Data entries

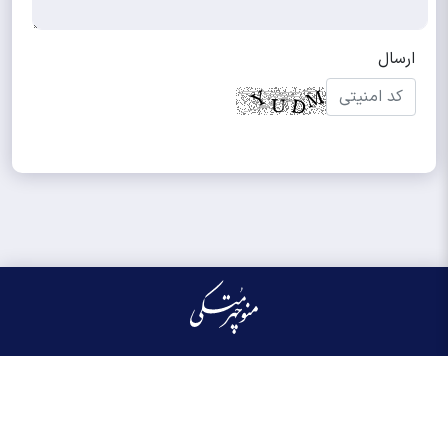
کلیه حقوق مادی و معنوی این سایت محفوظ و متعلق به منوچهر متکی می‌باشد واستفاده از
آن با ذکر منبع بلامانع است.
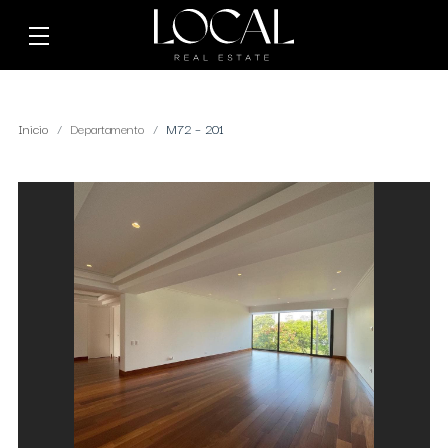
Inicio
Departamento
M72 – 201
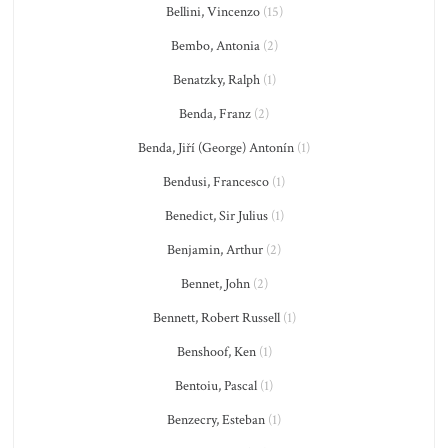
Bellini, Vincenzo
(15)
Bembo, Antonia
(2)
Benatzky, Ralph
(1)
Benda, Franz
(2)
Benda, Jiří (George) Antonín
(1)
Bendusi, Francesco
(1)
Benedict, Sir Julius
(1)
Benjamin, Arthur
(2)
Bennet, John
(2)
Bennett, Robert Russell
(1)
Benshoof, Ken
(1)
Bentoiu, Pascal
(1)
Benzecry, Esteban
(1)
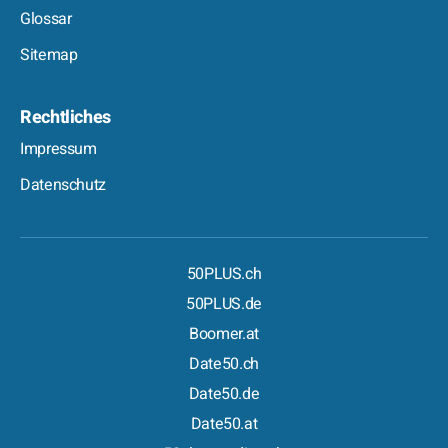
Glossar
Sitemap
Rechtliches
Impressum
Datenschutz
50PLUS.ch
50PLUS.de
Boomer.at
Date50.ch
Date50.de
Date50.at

--

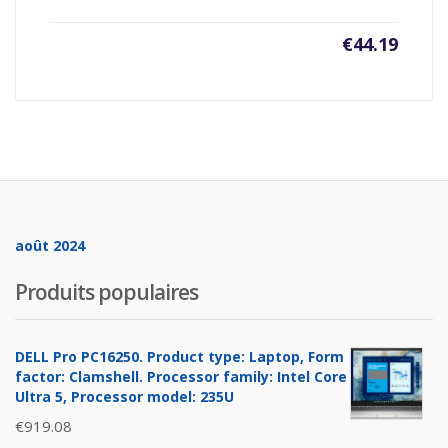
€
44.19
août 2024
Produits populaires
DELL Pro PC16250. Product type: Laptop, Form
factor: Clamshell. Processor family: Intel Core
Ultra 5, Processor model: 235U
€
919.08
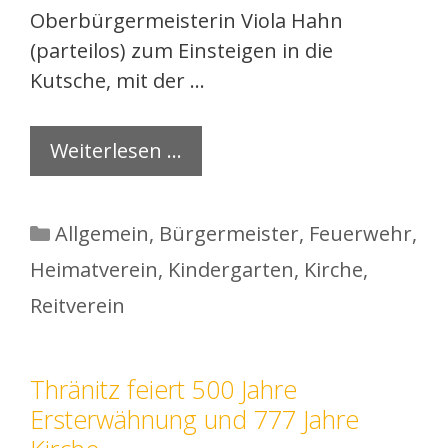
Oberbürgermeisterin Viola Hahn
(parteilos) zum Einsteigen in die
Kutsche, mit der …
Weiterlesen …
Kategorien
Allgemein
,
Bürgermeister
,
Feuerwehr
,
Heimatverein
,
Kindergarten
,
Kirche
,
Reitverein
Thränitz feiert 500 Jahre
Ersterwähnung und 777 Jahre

WHAT TO WORK ON
In the entries above, the lines from the one bearing "Kutsche, mit der …" up to and including the one bearing "Ersterwähnung und 777 Jahre" should be transcribed exactly; no other line is wanted.

RESULT
Kutsche, mit der …
Weiterlesen …
Kategorien
Allgemein
,
Bürgermeister
,
Feuerwehr
,
Heimatverein
,
Kindergarten
,
Kirche
,
Reitverein
Thränitz feiert 500 Jahre
Ersterwähnung und 777 Jahre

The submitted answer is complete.